O que te falta nesta casa? Tem tudo do bom e do melhor. Já sei: arranjou um
namoradinho virtual, né? Pede desculpas, vem pagar um boquetinho aqui no papai, ou corto a internet e a tua língua.
- Faço tudo para te agradar. Não mereço ser
tratada como lixo.
- E você acha que é o quê? Eu sei o que você quer.
- Sai daqui, não quero mais você nesta casa!
- Vem cá, minha vaca.
- Me larga, se não eu grito.
- Vou comer esse rabo gordo e gozar na tua boca
fedida.
- Não, tá me machucando, para!
- Não grita para não acordar as crianças. Ou você
quer as meninas na nossa festinha?
- Ah...
Onofre pendura a
placa no pescoço de Zelda, rasga o vestido e arranca a calcinha. Enfia a cara
da mulher na pia e a penetra com a secura de uma pedra-ume. Depois de três
estocadas, broxa. Segura a mulher pelos cabelos, abre a torneira e tenta
afoga-la. Ela não luta.
- Filha da puta! Agora você vai ficar molhadinha.
Ele acerta um, dois, três socos na cara
de Zelda, que cai no chão trincando os dentes sem reagir. Ele enfia o pau mole
na boca sangrando enquanto movimenta a cabeça da mulher com as duas mão. Sem
conseguir a ereção, pega o rolo de massa e o pilão de tempero e enfia na
mulher. Ela tapa a própria boca para não gritar e se encolhe no chão. Ele chuta
seu corpo até que as pernas dele fiquem bambas. Vomita sobre ela, desliza pelos azulejos da
cozinha e apaga.
Zelda está nua no chão. Com um gemido
retira o rolo de massa de dentro da vagina e o pilão de pedra do ânus. O sangue
quente escorre pelo piso até o rosto de Onofre roncando. Ainda com a placa “Lar
Doce Lar” balançando no pescoço, rasteja de quatro até o marido, limpa
cuidadosamente o vômito do rosto dele e levanta-lhe a calça arriada.
Chora em baixo do chuveiro. Ali fica
até a água passar de rubra para límpida. Enxuga o corpo lentamente com uma
toalha macia e cheirosa. Passa hidratante no corpo, seca os cabelos, perfuma as
orelhas e o decote, veste-se de festa dos olhos aos pés.
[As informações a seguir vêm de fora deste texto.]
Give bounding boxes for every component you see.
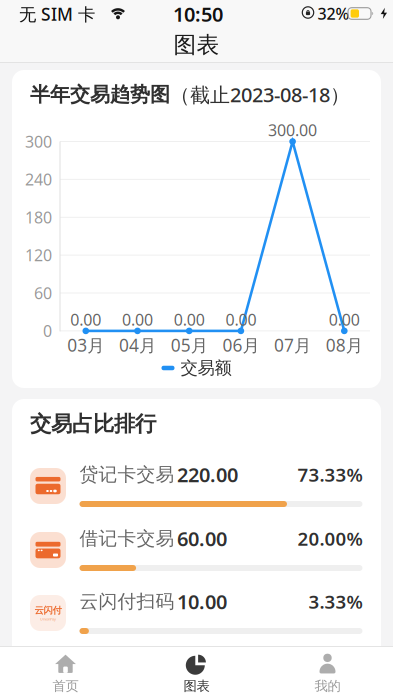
staticText: 交易额 <box>180 357 232 379</box>
staticText: 32% <box>318 3 350 24</box>
staticText: 云闪付 <box>34 605 62 616</box>
staticText: 无 SIM 卡 <box>19 2 95 26</box>
staticText: 贷记卡交易 <box>80 463 174 486</box>
staticText: 180 <box>25 207 52 228</box>
button[interactable]: 图表 <box>131 647 262 700</box>
staticText: 20.00% <box>298 526 362 551</box>
staticText: 73.33% <box>298 462 362 487</box>
staticText: 220.00 <box>177 461 238 488</box>
staticText: 图表 <box>174 31 220 59</box>
staticText: 半年交易趋势图 <box>30 82 170 107</box>
staticText: 0.00 <box>122 309 153 330</box>
staticText: UnionPay <box>40 616 56 622</box>
staticText: 120 <box>25 244 52 266</box>
staticText: 60.00 <box>177 525 227 552</box>
staticText: 图表 <box>184 678 210 694</box>
staticText: 03月 <box>67 334 104 356</box>
staticText: 云闪付扫码 <box>80 590 174 613</box>
staticText: 240 <box>25 169 52 190</box>
staticText: 0.00 <box>225 309 256 330</box>
staticText: 首页 <box>52 678 78 694</box>
staticText: 0.00 <box>70 309 101 330</box>
staticText: 0.00 <box>174 309 205 330</box>
staticText: 0.00 <box>329 309 360 330</box>
staticText: 60 <box>34 282 52 304</box>
staticText: 07月 <box>274 334 311 356</box>
staticText: 我的 <box>314 678 340 694</box>
staticText: 交易占比排行 <box>30 411 156 437</box>
staticText: 10:50 <box>173 1 223 27</box>
button[interactable]: 首页 <box>0 647 131 700</box>
staticText: 06月 <box>222 334 259 356</box>
staticText: 0 <box>43 320 52 342</box>
staticText: 借记卡交易 <box>80 527 174 550</box>
staticText: 300 <box>25 131 52 152</box>
button[interactable]: 我的 <box>262 647 393 700</box>
staticText: （截止2023-08-18） <box>170 81 350 108</box>
staticText: 04月 <box>119 334 156 356</box>
staticText: 10.00 <box>177 588 227 615</box>
staticText: 3.33% <box>308 589 362 614</box>
staticText: 300.00 <box>268 119 317 141</box>
staticText: 08月 <box>326 334 363 356</box>
staticText: 05月 <box>171 334 208 356</box>
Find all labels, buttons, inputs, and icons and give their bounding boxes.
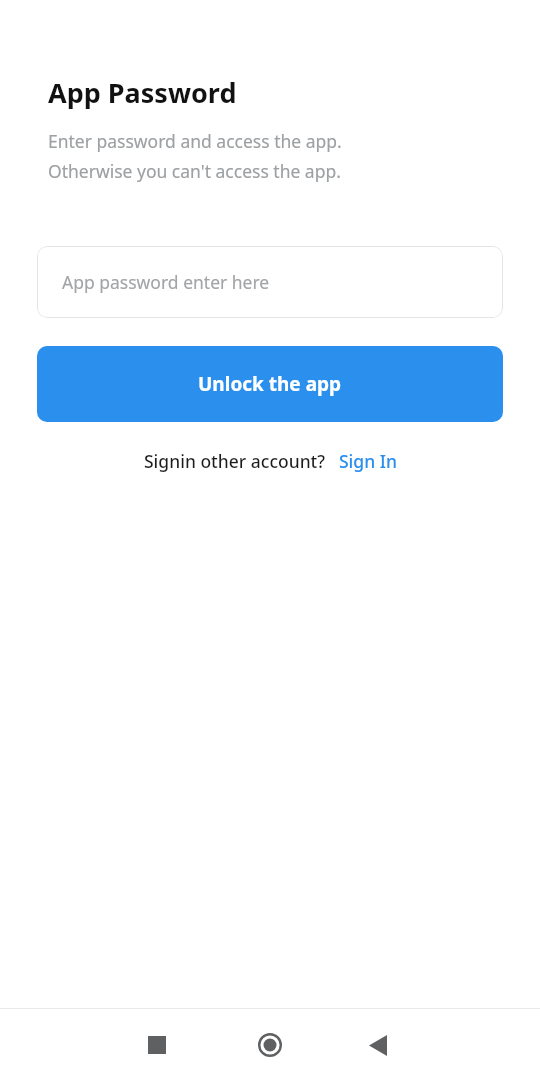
button[interactable]: Sign In — [339, 449, 397, 473]
staticText: Sign In — [339, 449, 397, 473]
staticText: Signin other account? — [144, 449, 326, 473]
staticText: App password enter here — [62, 270, 270, 294]
button[interactable]: Home — [240, 1015, 300, 1075]
staticText: Unlock the app — [198, 371, 342, 397]
staticText: App Password — [48, 74, 237, 111]
staticText: Enter password and access the app. Other… — [48, 129, 342, 183]
button[interactable]: Recent apps — [127, 1015, 187, 1075]
button[interactable]: Back — [348, 1015, 408, 1075]
button[interactable]: App password enter here — [37, 246, 503, 318]
button[interactable]: Unlock the app — [37, 346, 503, 422]
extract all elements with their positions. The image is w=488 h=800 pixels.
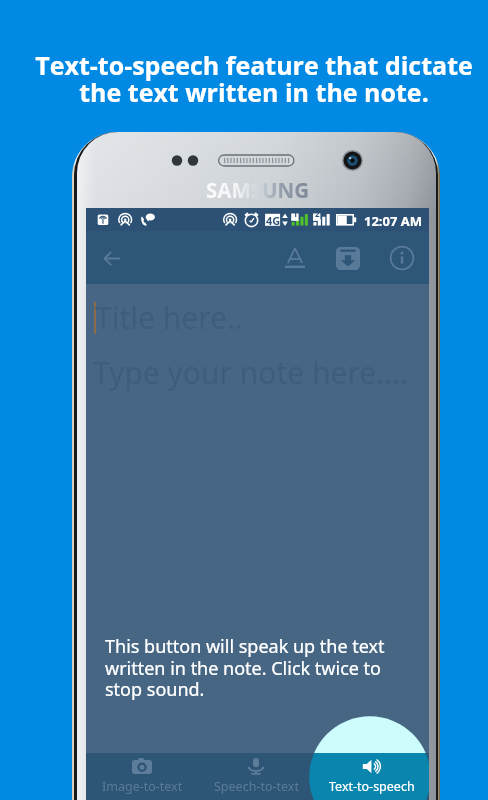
button[interactable]: Speech-to-text	[199, 753, 313, 800]
staticText: This button will speak up the text writt…	[105, 634, 395, 701]
button[interactable]: Image-to-text	[85, 753, 199, 800]
staticText: Title here..	[95, 297, 243, 338]
staticText: Image-to-text	[102, 778, 183, 795]
button[interactable]: Text format	[273, 236, 317, 280]
staticText: Text-to-speech feature that dictate the …	[10, 48, 488, 110]
button[interactable]: Text-to-speech	[315, 753, 429, 800]
staticText: 4G	[266, 213, 281, 228]
staticText: SAMSUNG	[206, 176, 310, 204]
button[interactable]: Info	[380, 236, 424, 280]
staticText: 2	[315, 208, 320, 219]
staticText: 12:07 AM	[364, 212, 423, 230]
staticText: Text-to-speech	[329, 778, 415, 795]
button[interactable]: Save note	[326, 236, 370, 280]
button[interactable]: Back	[90, 236, 134, 280]
staticText: Speech-to-text	[214, 778, 299, 795]
staticText: 1	[293, 208, 298, 219]
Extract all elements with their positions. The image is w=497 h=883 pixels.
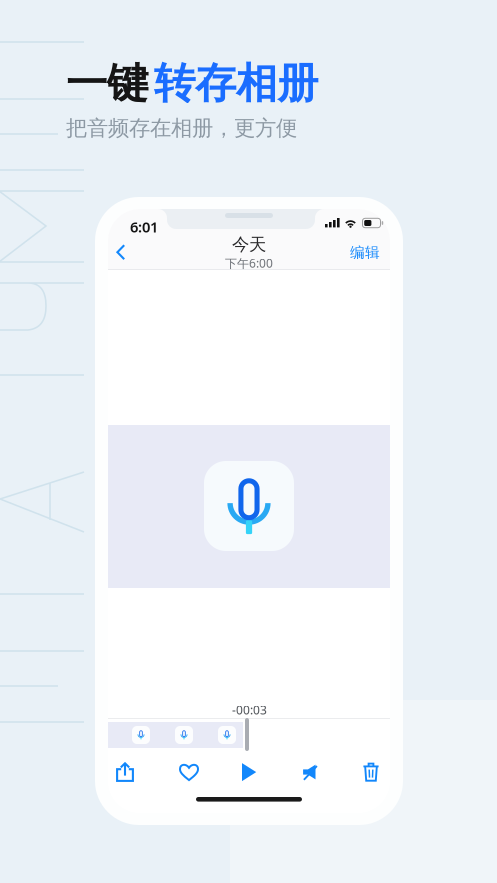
staticText: 下午6:00 <box>225 255 273 271</box>
staticText: 转存相册 <box>154 58 318 109</box>
button[interactable]: Mute <box>287 754 333 790</box>
staticText: 6:01 <box>130 217 158 236</box>
button[interactable]: Back <box>108 231 136 274</box>
staticText: 把音频存在相册，更方便 <box>66 115 297 141</box>
staticText: 一键 <box>66 58 148 109</box>
button[interactable]: Share <box>102 754 148 790</box>
button[interactable]: Favorite <box>166 754 212 790</box>
staticText: 编辑 <box>350 244 380 262</box>
button[interactable]: Delete <box>348 754 394 790</box>
button[interactable]: Play <box>226 754 272 790</box>
button[interactable]: 编辑 <box>340 230 390 276</box>
staticText: -00:03 <box>232 702 267 718</box>
staticText: 今天 <box>232 234 266 255</box>
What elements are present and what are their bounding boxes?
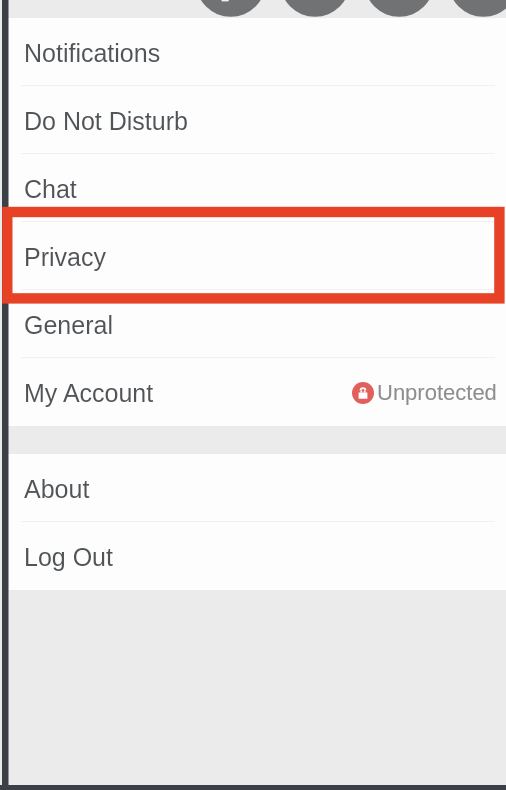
other: Contact avatars — [0, 0, 506, 18]
button[interactable]: Notifications — [0, 18, 506, 86]
button[interactable]: Log Out — [0, 522, 506, 590]
staticText: Unprotected — [377, 380, 497, 405]
staticText: General — [24, 311, 113, 339]
staticText: Notifications — [24, 39, 161, 67]
button[interactable]: My Account — [0, 358, 506, 426]
staticText: Do Not Disturb — [24, 107, 188, 135]
staticText: About — [24, 475, 90, 503]
staticText: Privacy — [24, 243, 106, 271]
staticText: Log Out — [24, 543, 113, 571]
button[interactable]: Privacy — [0, 222, 506, 290]
staticText: Chat — [24, 175, 77, 203]
button[interactable]: Do Not Disturb — [0, 86, 506, 154]
button[interactable]: About — [0, 454, 506, 522]
staticText: My Account — [24, 379, 154, 407]
button[interactable]: General — [0, 290, 506, 358]
button[interactable]: Chat — [0, 154, 506, 222]
other: Account is unprotected — [352, 382, 374, 404]
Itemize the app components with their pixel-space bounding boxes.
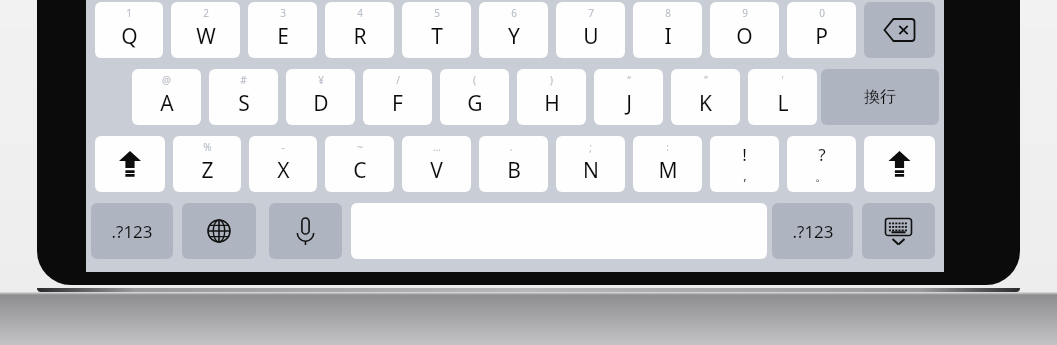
button[interactable]: 1 (95, 2, 163, 58)
button[interactable]: ” (671, 69, 740, 125)
staticText: J (626, 89, 632, 118)
staticText: 3 (280, 6, 286, 20)
staticText: ? (818, 143, 826, 166)
staticText: 2 (203, 6, 209, 20)
staticText: W (196, 22, 216, 51)
staticText: , (743, 166, 747, 184)
button[interactable]: # (209, 69, 278, 125)
button[interactable]: “ (594, 69, 663, 125)
staticText: - (281, 140, 285, 154)
staticText: ~ (357, 140, 363, 154)
button[interactable]: .?123 (772, 203, 853, 259)
staticText: G (467, 89, 483, 118)
staticText: E (277, 22, 289, 51)
staticText: ( (473, 73, 476, 87)
button[interactable]: ' (748, 69, 817, 125)
staticText: 8 (665, 6, 671, 20)
staticText: Z (201, 156, 214, 185)
staticText: .?123 (111, 220, 153, 243)
button[interactable]: 8 (633, 2, 702, 58)
button[interactable]: … (402, 136, 471, 192)
button[interactable]: 5 (402, 2, 471, 58)
staticText: 。 (815, 168, 828, 184)
staticText: N (583, 156, 599, 185)
staticText: Y (508, 22, 520, 51)
staticText: R (353, 22, 367, 51)
staticText: 9 (742, 6, 748, 20)
button[interactable]: @ (132, 69, 201, 125)
button[interactable]: Change language (182, 203, 256, 259)
staticText: U (583, 22, 599, 51)
staticText: # (240, 73, 247, 87)
staticText: 、 (509, 140, 519, 153)
staticText: / (396, 73, 400, 87)
staticText: 7 (588, 6, 594, 20)
staticText: A (160, 89, 174, 118)
staticText: 0 (819, 6, 825, 20)
staticText: 5 (434, 6, 440, 20)
staticText: T (431, 22, 443, 51)
staticText: 換行 (864, 87, 896, 107)
staticText: .?123 (792, 220, 834, 243)
staticText: L (777, 89, 789, 118)
staticText: I (664, 22, 672, 51)
button[interactable]: / (363, 69, 432, 125)
staticText: X (277, 156, 290, 185)
button[interactable]: 3 (248, 2, 317, 58)
button[interactable]: ) (517, 69, 586, 125)
button[interactable]: ; (556, 136, 625, 192)
staticText: D (313, 89, 329, 118)
staticText: @ (162, 73, 171, 87)
button[interactable]: ( (440, 69, 509, 125)
button[interactable]: 4 (325, 2, 394, 58)
staticText: S (238, 89, 250, 118)
button[interactable]: Delete (864, 2, 935, 58)
staticText: Q (121, 22, 138, 51)
staticText: ; (589, 140, 592, 154)
staticText: V (430, 156, 443, 185)
button[interactable]: : (633, 136, 702, 192)
staticText: % (203, 140, 212, 154)
staticText: K (699, 89, 712, 118)
button[interactable]: ? (787, 136, 856, 192)
staticText: ” (704, 73, 708, 87)
staticText: : (666, 140, 669, 154)
staticText: ' (781, 73, 784, 87)
button[interactable]: 0 (787, 2, 856, 58)
button[interactable]: 換行 (821, 69, 939, 125)
staticText: B (507, 156, 521, 185)
button[interactable]: Hide keyboard (862, 203, 935, 259)
button[interactable]: - (249, 136, 317, 192)
staticText: ) (550, 73, 553, 87)
staticText: O (736, 22, 753, 51)
staticText: F (392, 89, 403, 118)
button[interactable]: Shift (95, 136, 165, 192)
staticText: H (544, 89, 560, 118)
staticText: ! (742, 143, 747, 166)
button[interactable]: 2 (171, 2, 240, 58)
staticText: 4 (357, 6, 363, 20)
button[interactable]: Voice input (269, 203, 342, 259)
staticText: C (353, 156, 367, 185)
staticText: 6 (511, 6, 517, 20)
staticText: ¥ (318, 73, 324, 87)
button[interactable]: Shift (864, 136, 935, 192)
button[interactable]: 7 (556, 2, 625, 58)
button[interactable]: 9 (710, 2, 779, 58)
staticText: “ (627, 73, 631, 87)
staticText: … (433, 140, 441, 154)
button[interactable]: % (173, 136, 241, 192)
button[interactable]: .?123 (91, 203, 173, 259)
button[interactable]: ¥ (286, 69, 355, 125)
staticText: M (658, 156, 678, 185)
button[interactable]: 6 (479, 2, 548, 58)
staticText: P (815, 22, 828, 51)
button[interactable]: ! (710, 136, 779, 192)
staticText: 1 (126, 6, 132, 20)
button[interactable]: 、 (479, 136, 548, 192)
button[interactable]: ~ (325, 136, 394, 192)
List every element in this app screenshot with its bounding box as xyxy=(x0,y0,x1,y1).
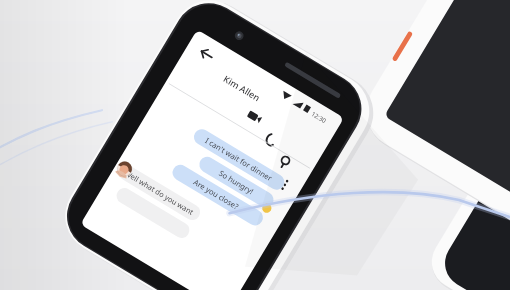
button[interactable] xyxy=(0,0,510,290)
other: Messages app on two phones xyxy=(0,0,510,290)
Com movimentos delicados aquece o
jantar. Enquanto a água do café ferve, põe a mesa com a melhor toalha e
guardanapos de linho. Cantarola uma canção antiga, de algum baile dançado há
muito tempo. Verifica cuidadosamente se a porcelana e os talheres estão bem
arrumados. Abre o vinho, um roble Malbec de Mendoza, passaram a lua de mel
naquele frio lunar. Beberam, comeram, passearam e se amaram muito. Bons tempos.
Onofre não tinha essa barriga dura de grávida nem a cara vermelha de cachaça.
Suspira servindo as duas taças. Observa o marido com um leve sorriso. Mexe em
seu nariz e nas orelhas. Resolve trocar suas calças urinadas e a camisa
respingada de sangue. Escolhe uma gravata azul-celeste combinando com seu
vestido. Veste-lhe o paletó com esmero. Penteia os ralos cabelos do marido e enxuga
a baba escorrendo da boca aberta. Arrasta o homem desacordado e o senta na
cadeira da mesa de jantar. Ele dorme
profundamente com o rosto deitado sobre a mesa. Ela analisa a cara mole por
alguns segundos e dá-lhe um leve tapa no rosto, depois mais outro um pouco mais
forte. Levanta a cabeça do homem pelas orelhas e solta. O rosto bate na mesa
com um som oco, mas ele não acorda.
No armário da cozinha Zelda pega um
funil de aço inox e encaixa. Despeja a água fervente, que entra pelo ouvido e
escorre pelo rosto do homem. Ele acorda aos gritos com o rosto ardendo, desfigurado
por bolhas e carne viva. Agarra o braço com que a mulher segura a panela, mas ela
não se desvencilha, apenas emborca o bico da chaleira em direção à boca de
Onofre. Ele fecha os olhos com um engasgo e cai, treme envergando o corpo para
trás até formar um arco estático. Zelda
abre os olhos do corpo e o amarra sentado na cadeira.
Eleva a taça e brinda com a outra sobre
a mesa. Apenas o gato ouve um sussurro:
- Gostou da festa, amor? Feliz aniversário.